今天刷到了字典树的知识,看了一篇文章感觉总结的挺好,链接放在下方,只不过文中的代码用的java,因为平时自己刷题用的都是python,所以打算将文章中的代码都同步为python语言,方便和我一样用python的小伙伴学习参考~
构造字典树
经典的字典树(只包含26个小写字母)
208. 实现 Trie (前缀树)
class TrieNode:
def __init__(self):
# 节点
self.isWord = False # 表示当前节点是否是一个单词的结尾
self.children = [None] * 26 # 26个子节点,分别对应小写字母a到z
class Trie:
def __init__(self):
self.root = TrieNode() # 根节点
def insert(self, word):
cur = self.root # 先指向根节点
for char in word:
# 如果是【后缀树】而不是【前缀树】,把单词倒着插就可以了,即:for char in range(len(word) - 1, -1, -1):
index = ord(char) - ord('a') # (关键) 将一个字符用数字表示出来,并作为下标
if not cur.children[index]:
cur.children[index] = TrieNode() # 新建节点
cur = cur.children[index] # 指向下一个节点
cur.isWord = True # 一个单词插入完毕,此时 cur 指向的节点即为一个单词的结尾
def search(self, word):
cur = self.root # 从根节点开始
for char in word:
index = ord(char) - ord('a') # (关键) 将一个字符用数字表示出来,并作为下标
if not cur.children[index]:
return False # 如果遇到null,说明这个word不是前缀树的任何一条路径,返回false
cur = cur.children[index] # 指向下一个节点
return cur.isWord # 返回当前节点是否为单词的结尾
def startsWith(self, prefix):
cur = self.root # 从根节点开始
for char in prefix:
index = ord(char) - ord('a') # (关键) 将一个字符用数字表示出来,并作为下标
if not cur.children[index]:
return False # 如果遇到null,说明这个word不是前缀树的任何一条路径,返回false
cur = cur.children[index] # 指向下一个节点
return True # 安全走完,返回true就行了———我们并不关心此时cur是不是末尾(isWord)
例题——变式题目
变式1:利用字典树的构造过程——忽略后缀单词
820. 单词的压缩编码
class TrieNode:
def __init__(self):
self.isWord = False
self.children = [None] * 26
class Trie:
def __init__(self):
self.root = TrieNode()
def insert(self, word):
cur = self.root
is_new = False
for i in range(len(word) - 1, -1, -1):
c = ord(word[i]) - ord('a')
if not cur.children[c]:
cur.children[c] = TrieNode()
is_new = True
cur = cur.children[c]
cur.isWord = True
return len(word) + 1 if is_new else 0
class Solution:
def minimumLengthEncoding(self, words: List[str]) -> int:
# 【字典树】——— 之所以想到使用字典树,是因为该题完全发挥了字符串的后缀特征
# 我们构造出这样的一个[逆序]字典树,很容易发现: "编码"后的字符串长度,就是忽略了后缀单词后,所有单词的(长度+1)之和
# 这不难理解,比如"abcd#","bcd","cd","d"这种后缀单词就默认被包括了,因而算整个字符串的长度时,算"abcd"这个最长的就行了
# 核心思路是:每次往字典树插入一个"新的word"时[对应代码中的is_new],就 += 该word的长度 + 1(#)
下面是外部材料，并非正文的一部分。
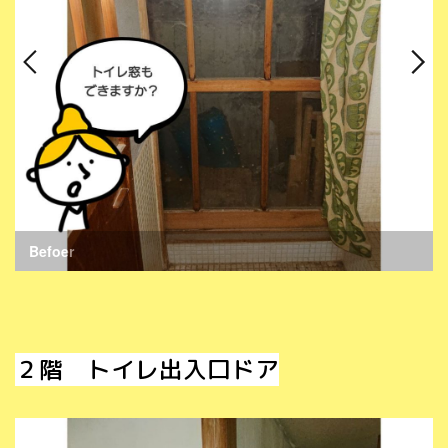
Befoer
２階 トイレ出入口ドア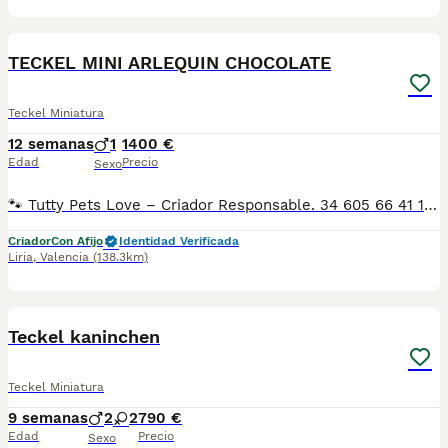
2
TECKEL MINI ARLEQUIN CHOCOLATE
Teckel Miniatura
12 semanas
1
1400 €
Edad
Precio
Sexo
🐾 Tutty Pets Love – Criador Responsable. 34 605 66 41 16 Whastapp y llamadas En Tutty Pets Love trabajamos con pasión y responsabilidad para ofrecer cachorros sanos, equilibrados y con todas las garantías. ✅ Vacunas correspondientes a su edad. ✅ Cartilla veterinaria. ✅ Desparasitación interna y externa. ✅ Pasaporte y microchip. ✅ Garantías víricas y congénitas. ✅ Contrato de compraventa sellado por la empresa. ✅ Envíos a toda la península (según kilometraje). ✅ Financiación personalizada de 6 a 48 meses, con y sin intereses. 💳 Financiación disponible. Consulta cómodas cuotas adaptadas a tus necesidades. 📞 34 605 66 41 16 Whastapp y llamadas 🌐 www.tuttypetslove.es 🐶 Tutty Pets Love, donde nacen grandes compañeros.
Criador
Con Afijo
Identidad Verificada
Liria
,
Valencia
(138.3km)
3
Teckel kaninchen
Teckel Miniatura
9 semanas
2
2
790 €
Edad
Precio
Sexo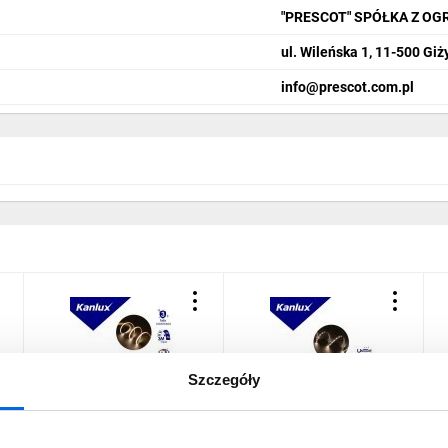
"PRESCOT" SPÓŁKA Z O
ul. Wileńska 1, 11-500 Giż
info@prescot.com.pl
Szczegóły
Taśma LED 24V LCOB
Taśma LED LEDS-B
T
10W/M 24 IP65-WW
4.8W/M IP65-NW 4000K
8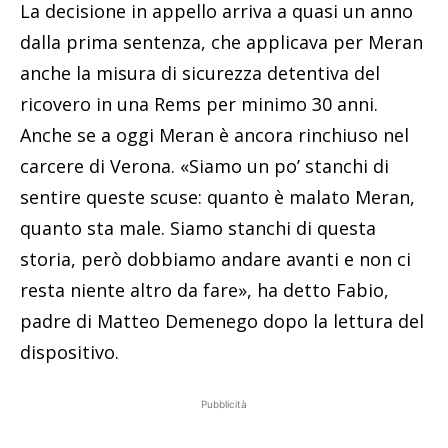
La decisione in appello arriva a quasi un anno
dalla prima sentenza, che applicava per Meran
anche la misura di sicurezza detentiva del
ricovero in una Rems per minimo 30 anni.
Anche se a oggi Meran è ancora rinchiuso nel
carcere di Verona. «Siamo un po’ stanchi di
sentire queste scuse: quanto è malato Meran,
quanto sta male. Siamo stanchi di questa
storia, però dobbiamo andare avanti e non ci
resta niente altro da fare», ha detto Fabio,
padre di Matteo Demenego dopo la lettura del
dispositivo.
Pubblicità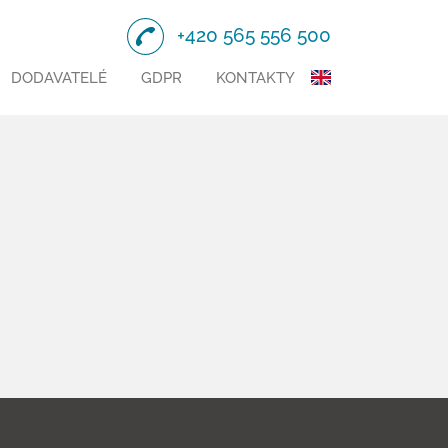
+420 565 556 500
DODAVATELÉ
GDPR
KONTAKTY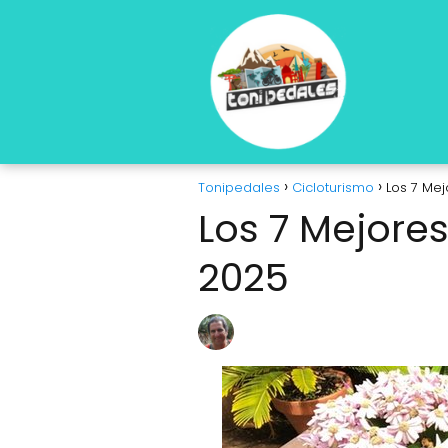
Tonipedales
Cicloturismo
Los 7 Mej
Los 7 Mejore
2025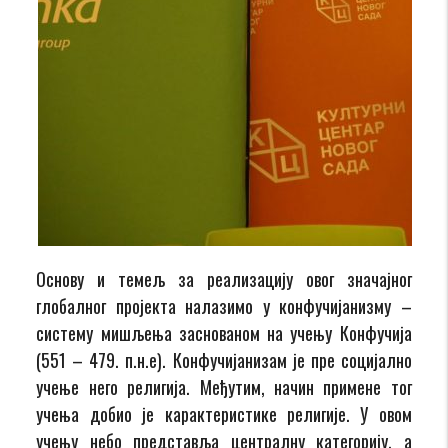
Основу и темељ за реализацију овог значајног
глобалног пројекта налазимо у конфучијанизму –
систему мишљења заснованом на учењу Конфучија
(551 – 479. п.н.е). Конфучијанизам је пре социјално
учење него религија. Међутим, начин примене тог
учења добио је карактеристике религије. У овом
учењу небо представља централну категорију, а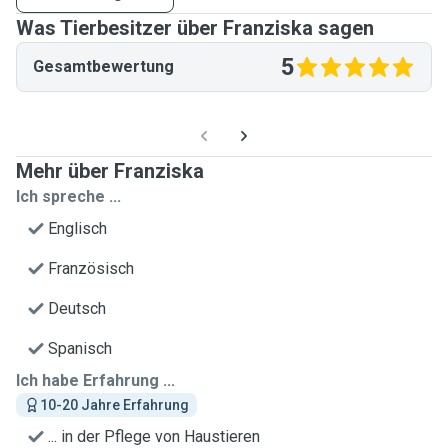
Was Tierbesitzer über Franziska sagen
5
Gesamtbewertung
Mehr über Franziska
Ich spreche ...
Englisch
Französisch
Deutsch
Spanisch
Ich habe Erfahrung ...
10-20 Jahre Erfahrung
... in der Pflege von Haustieren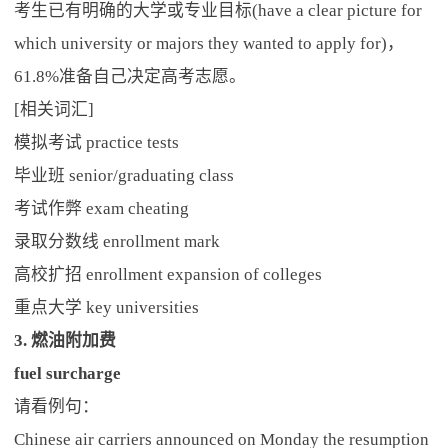
考生已有明确的大学或专业目标(have a clear picture for
which university or majors they wanted to apply for)，
61.8%准备自己决定高考志愿。
[相关词汇]
模拟考试 practice tests
毕业班 senior/graduating class
考试作弊 exam cheating
录取分数线 enrollment mark
高校扩招 enrollment expansion of colleges
重点大学 key universities
3. 燃油附加费
fuel surcharge
请看例句：
Chinese air carriers announced on Monday the resumption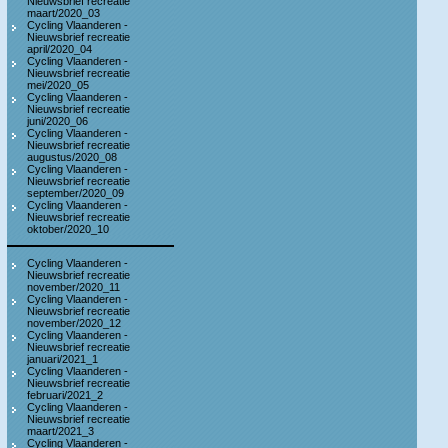
Nieuwsbrief recreatie
maart/2020_03
Cycling Vlaanderen -
Nieuwsbrief recreatie
april/2020_04
Cycling Vlaanderen -
Nieuwsbrief recreatie
mei/2020_05
Cycling Vlaanderen -
Nieuwsbrief recreatie
juni/2020_06
Cycling Vlaanderen -
Nieuwsbrief recreatie
augustus/2020_08
Cycling Vlaanderen -
Nieuwsbrief recreatie
september/2020_09
Cycling Vlaanderen -
Nieuwsbrief recreatie
oktober/2020_10
Cycling Vlaanderen -
Nieuwsbrief recreatie
november/2020_11
Cycling Vlaanderen -
Nieuwsbrief recreatie
november/2020_12
Cycling Vlaanderen -
Nieuwsbrief recreatie
januari/2021_1
Cycling Vlaanderen -
Nieuwsbrief recreatie
februari/2021_2
Cycling Vlaanderen -
Nieuwsbrief recreatie
maart/2021_3
Cycling Vlaanderen -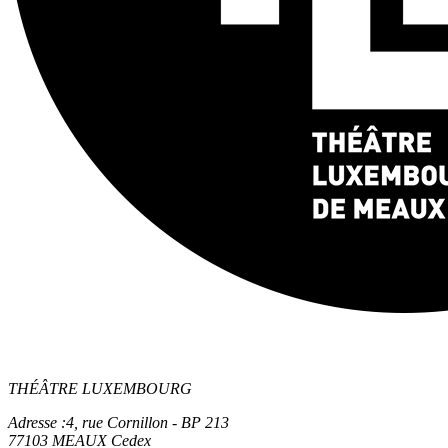
THÉÂTRE LUXEMBOURG
Adresse :
4, rue Cornillon - BP 213
77103 MEAUX Cedex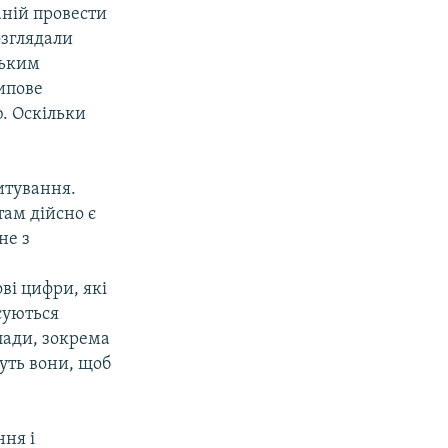
аній провести
озглядали
ським
ципове
. Оскільки
итування.
там дійсно є
не з
ві цифри, які
осуються
лади, зокрема
чуть вони, щоб
ння і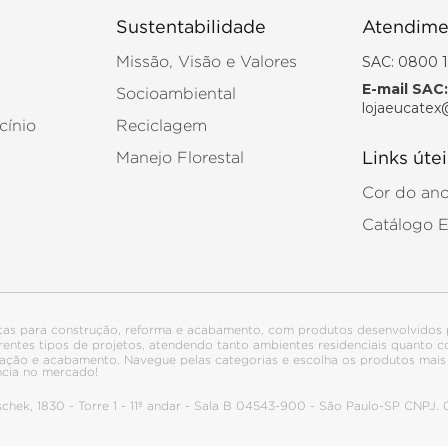
Sustentabilidade
Atendime
SAC: 0800 1
Missão, Visão e Valores
E-mail SAC:
Socioambiental
lojaeucatex
cínio
Reciclagem
Manejo Florestal
Links útei
Cor do an
Catálogo 
tas para construção, reforma e acabamento, com produtos desenvolvidos 
ferentes tipos de projetos, atendendo tanto ambientes residenciais quanto
talação e acabamento. Navegue pelas categorias e escolha os produtos ma
ncia no mercado!
itschek, 1830 - Torre 1 - 11º andar - Sala B 04543-900 - São Paulo-SP CNPJ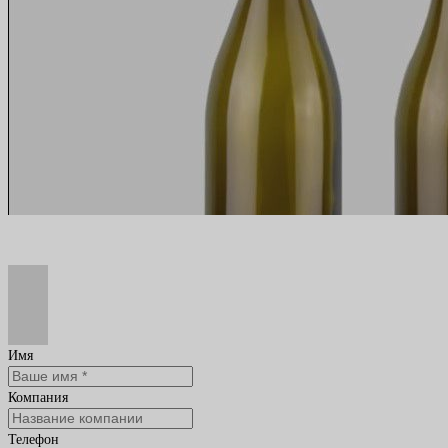
Имя
Компания
Телефон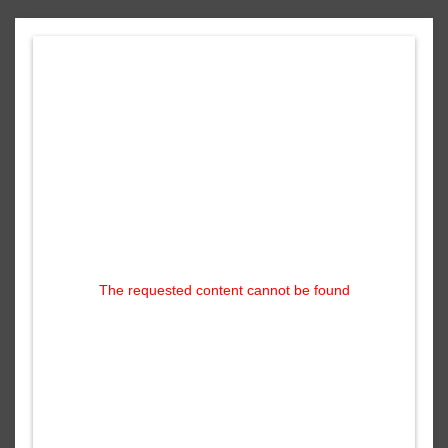
The requested content cannot be found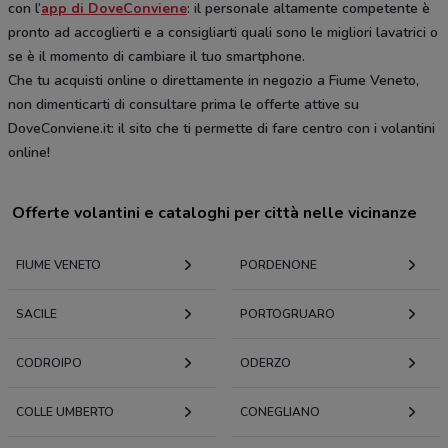
con l’
app di DoveConviene
: il personale altamente competente è
pronto ad accoglierti e a consigliarti quali sono le migliori lavatrici o
se è il momento di cambiare il tuo smartphone.
Che tu acquisti online o direttamente in negozio a Fiume Veneto,
non dimenticarti di consultare prima le offerte attive su
DoveConviene.it: il sito che ti permette di fare centro con i volantini
online!
Offerte volantini e cataloghi per città nelle vicinanze
FIUME VENETO
PORDENONE
SACILE
PORTOGRUARO
CODROIPO
ODERZO
COLLE UMBERTO
CONEGLIANO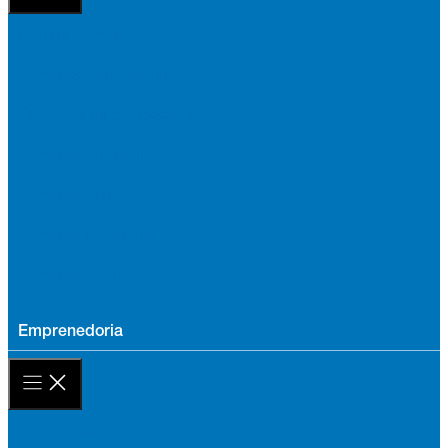
Tots els Cursos
Cursos subvencionats
Certificats de professionalitat
Cursos a Barcelona
Cursos a Lleida
Cursos a Tarragona
Cursos a Girona
Emprenedoria
Emprenedoria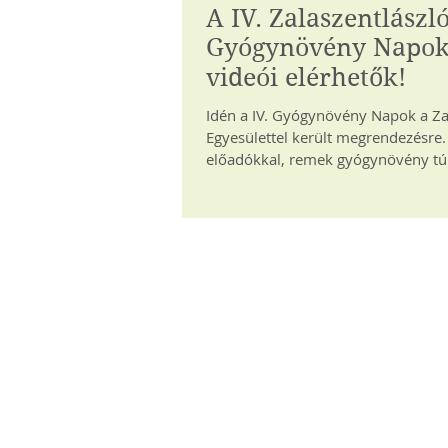
A IV. Zalaszentlászló
Gyógynövény Napok 
videói elérhetők!
Idén a IV. Gyógynövény Napok a Za
Egyesülettel került megrendezésre.
előadókkal, remek gyógynövény túr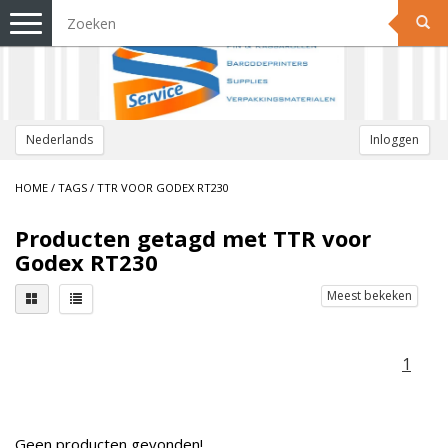
Toggle
navigation
Nederlands
Inloggen
HOME
/
TAGS
/
TTR VOOR GODEX RT230
Producten getagd met TTR voor
Godex RT230
Meest bekeken
1
Geen producten gevonden!...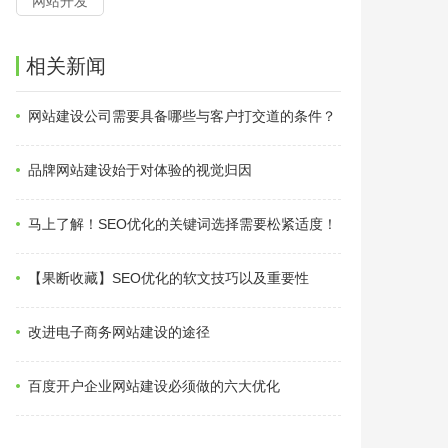
网站开发
相关新闻
网站建设公司需要具备哪些与客户打交道的条件？
品牌网站建设始于对体验的视觉归因
马上了解！SEO优化的关键词选择需要松紧适度！
【果断收藏】SEO优化的软文技巧以及重要性
改进电子商务网站建设的途径
百度开户企业网站建设必须做的六大优化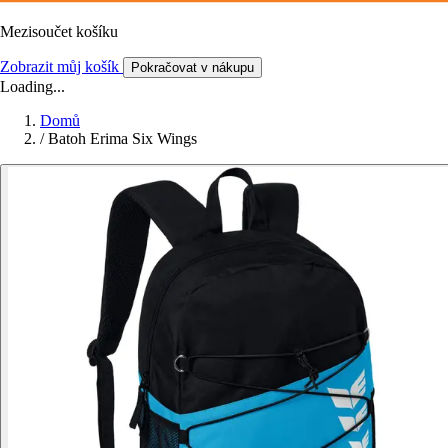
Mezisoučet košíku
Zobrazit můj košík
Pokračovat v nákupu
Loading...
Domů
/
Batoh Erima Six Wings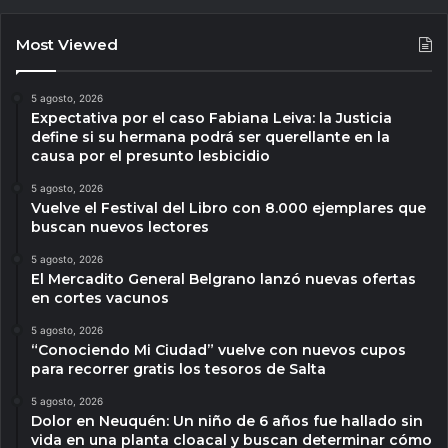
Most Viewed
5 agosto, 2026
Expectativa por el caso Fabiana Leiva: la Justicia
define si su hermana podrá ser querellante en la
causa por el presunto lesbicidio
5 agosto, 2026
Vuelve el Festival del Libro con 8.000 ejemplares que
buscan nuevos lectores
5 agosto, 2026
El Mercadito General Belgrano lanzó nuevas ofertas
en cortes vacunos
5 agosto, 2026
“Conociendo Mi Ciudad” vuelve con nuevos cupos
para recorrer gratis los tesoros de Salta
5 agosto, 2026
Dolor en Neuquén: Un niño de 6 años fue hallado sin
vida en una planta cloacal y buscan determinar cómo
# 需要注意的是,不是每一次插入单词,都需要加上该单词的长度
# 而是先根据长度对words进行一次排序,先插入长的,再插入短的。如果插入时需要new出新节点,我们就认为这是一个"新word"
res_len = 0
words.sort(key = lambda s: len(s), reverse = True) # 从大到小排序
trie = Trie()
for word in words:
res_len += trie.insert(word)
return res_len
附评论中的简洁做法
class Solution:
def minimumLengthEncoding(self, words: List[str]) -> int:
words = sorted(words, key = lambda i: len(i), reverse=True)
s = ""
for i in words:
if i in s and i+"#" in s:
continue
s += i+"#"
return len(s)
变式2:利用字典树充分利用前缀(后缀)性质,优化暴力算法
面试题 17.13. 恢复空格
class TrieNode:
def __init__(self):
self.isWord = False
self.children = [None] * 26
class Trie:
def __init__(self):
self.root = TrieNode()
def insert(self, word):
cur = self.root
for i in range(len(word) - 1, -1, -1):
c = ord(word[i]) - ord('a')
if not cur.children[c]:
cur.children[c] = TrieNode()
cur = cur.children[c]
cur.isWord = True
def search(self, sentence, end):
res_list = []
cur = self.root
for i in range(end, -1, -1):
c = ord(sentence[i]) - ord('a')
if not cur.children[c]:
break
cur = cur.children[c]
if cur.isWord:
res_list.append(i)
return res_list
class Solution:
def respace(self, dictionary, sentence):
len_sentence = len(sentence)
dp = [0] * (len_sentence + 1)
trie = Trie()
for word in dictionary:
trie.insert(word)
for i in range(1, len_sentence + 1):
dp[i] = dp[i - 1] + 1
for j in trie.search(sentence, i - 1):
dp[i] = min(dp[i], dp[j])
return dp[len_sentence]
# 测试
solution = Solution()
dictionary = ["looked", "just", "like", "her", "brother"]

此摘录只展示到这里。